Task prompt => The entries are to be repeated exactly, with all pictures omitted.

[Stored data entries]
....

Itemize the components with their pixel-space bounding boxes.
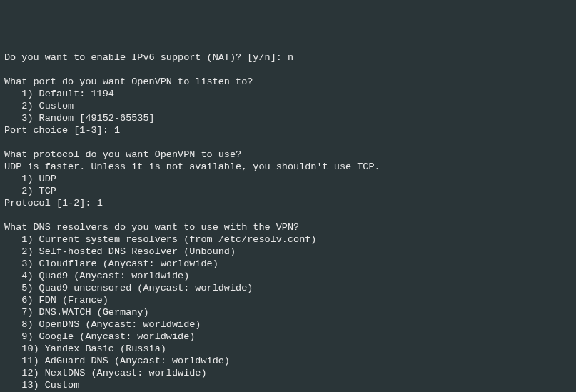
dns-option-8: 8) OpenDNS (Anycast: worldwide) (4, 318, 572, 331)
blank-line (4, 64, 572, 76)
protocol-question: What protocol do you want OpenVPN to use… (4, 149, 572, 161)
dns-option-1: 1) Current system resolvers (from /etc/r… (4, 233, 572, 246)
dns-option-4: 4) Quad9 (Anycast: worldwide) (4, 270, 572, 282)
blank-line (4, 209, 572, 221)
ipv6-line: Do you want to enable IPv6 support (NAT)… (4, 51, 572, 64)
dns-option-3: 3) Cloudflare (Anycast: worldwide) (4, 258, 572, 270)
dns-option-12: 12) NextDNS (Anycast: worldwide) (4, 367, 572, 379)
ipv6-answer: n (288, 52, 293, 63)
protocol-choice-value: 1 (97, 198, 103, 208)
dns-option-6: 6) FDN (France) (4, 294, 572, 306)
dns-option-2: 2) Self-hosted DNS Resolver (Unbound) (4, 246, 572, 258)
port-question: What port do you want OpenVPN to listen … (4, 76, 572, 88)
dns-option-10: 10) Yandex Basic (Russia) (4, 343, 572, 355)
terminal-output[interactable]: Do you want to enable IPv6 support (NAT)… (4, 51, 572, 392)
dns-option-9: 9) Google (Anycast: worldwide) (4, 331, 572, 343)
protocol-choice-label: Protocol [1-2]: (4, 198, 97, 208)
port-option-2: 2) Custom (4, 100, 572, 112)
blank-line (4, 136, 572, 149)
dns-option-11: 11) AdGuard DNS (Anycast: worldwide) (4, 355, 572, 367)
dns-option-5: 5) Quad9 uncensored (Anycast: worldwide) (4, 282, 572, 294)
dns-question: What DNS resolvers do you want to use wi… (4, 221, 572, 233)
protocol-option-1: 1) UDP (4, 173, 572, 185)
port-choice-value: 1 (114, 125, 120, 136)
ipv6-prompt: Do you want to enable IPv6 support (NAT)… (4, 52, 288, 63)
protocol-choice-line: Protocol [1-2]: 1 (4, 197, 572, 209)
protocol-hint: UDP is faster. Unless it is not availabl… (4, 161, 572, 173)
port-option-3: 3) Random [49152-65535] (4, 112, 572, 124)
protocol-option-2: 2) TCP (4, 185, 572, 197)
dns-option-7: 7) DNS.WATCH (Germany) (4, 306, 572, 318)
port-choice-line: Port choice [1-3]: 1 (4, 124, 572, 136)
port-option-1: 1) Default: 1194 (4, 88, 572, 100)
dns-option-13: 13) Custom (4, 379, 572, 391)
port-choice-label: Port choice [1-3]: (4, 125, 114, 136)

....

Reply to the exercise =>
Itemize the components with their pixel-space bounding boxes.
dns-option-8: 8) OpenDNS (Anycast: worldwide) (4, 318, 572, 331)
blank-line (4, 64, 572, 76)
protocol-question: What protocol do you want OpenVPN to use… (4, 149, 572, 161)
dns-option-1: 1) Current system resolvers (from /etc/r… (4, 233, 572, 246)
dns-option-4: 4) Quad9 (Anycast: worldwide) (4, 270, 572, 282)
blank-line (4, 209, 572, 221)
ipv6-line: Do you want to enable IPv6 support (NAT)… (4, 51, 572, 64)
dns-option-3: 3) Cloudflare (Anycast: worldwide) (4, 258, 572, 270)
dns-option-12: 12) NextDNS (Anycast: worldwide) (4, 367, 572, 379)
ipv6-answer: n (288, 52, 293, 63)
protocol-choice-value: 1 (97, 198, 103, 208)
dns-option-6: 6) FDN (France) (4, 294, 572, 306)
dns-option-2: 2) Self-hosted DNS Resolver (Unbound) (4, 246, 572, 258)
port-question: What port do you want OpenVPN to listen … (4, 76, 572, 88)
dns-option-10: 10) Yandex Basic (Russia) (4, 343, 572, 355)
terminal-output[interactable]: Do you want to enable IPv6 support (NAT)… (4, 51, 572, 392)
dns-option-9: 9) Google (Anycast: worldwide) (4, 331, 572, 343)
protocol-choice-label: Protocol [1-2]: (4, 198, 97, 208)
port-option-2: 2) Custom (4, 100, 572, 112)
blank-line (4, 136, 572, 149)
dns-option-11: 11) AdGuard DNS (Anycast: worldwide) (4, 355, 572, 367)
dns-option-5: 5) Quad9 uncensored (Anycast: worldwide) (4, 282, 572, 294)
dns-question: What DNS resolvers do you want to use wi… (4, 221, 572, 233)
protocol-option-1: 1) UDP (4, 173, 572, 185)
port-choice-value: 1 (114, 125, 120, 136)
ipv6-prompt: Do you want to enable IPv6 support (NAT)… (4, 52, 288, 63)
protocol-choice-line: Protocol [1-2]: 1 (4, 197, 572, 209)
protocol-hint: UDP is faster. Unless it is not availabl… (4, 161, 572, 173)
port-option-3: 3) Random [49152-65535] (4, 112, 572, 124)
protocol-option-2: 2) TCP (4, 185, 572, 197)
dns-option-7: 7) DNS.WATCH (Germany) (4, 306, 572, 318)
port-choice-line: Port choice [1-3]: 1 (4, 124, 572, 136)
port-option-1: 1) Default: 1194 (4, 88, 572, 100)
dns-option-13: 13) Custom (4, 379, 572, 391)
port-choice-label: Port choice [1-3]: (4, 125, 114, 136)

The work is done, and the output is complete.